**Data under study:**
========================

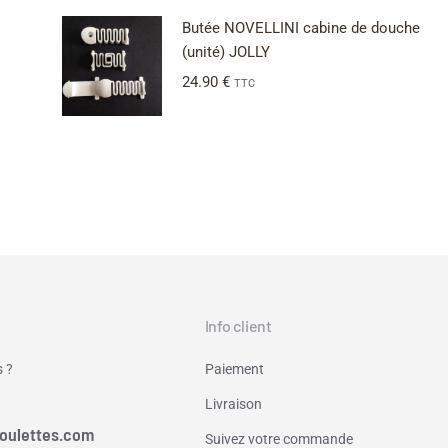
Butée NOVELLINI cabine de douche
(unité) JOLLY
24.90
€
TTC
Info client
 ?
Paiement
Livraison
oulettes.com
Suivez votre commande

========================

**Exercise objective:** Word for word, write out the full listing, leaving the pictures aside.

**Answer box:**
Butée NOVELLINI cabine de douche
(unité) JOLLY
24.90
€
TTC
Info client
 ?
Paiement
Livraison
oulettes.com
Suivez votre commande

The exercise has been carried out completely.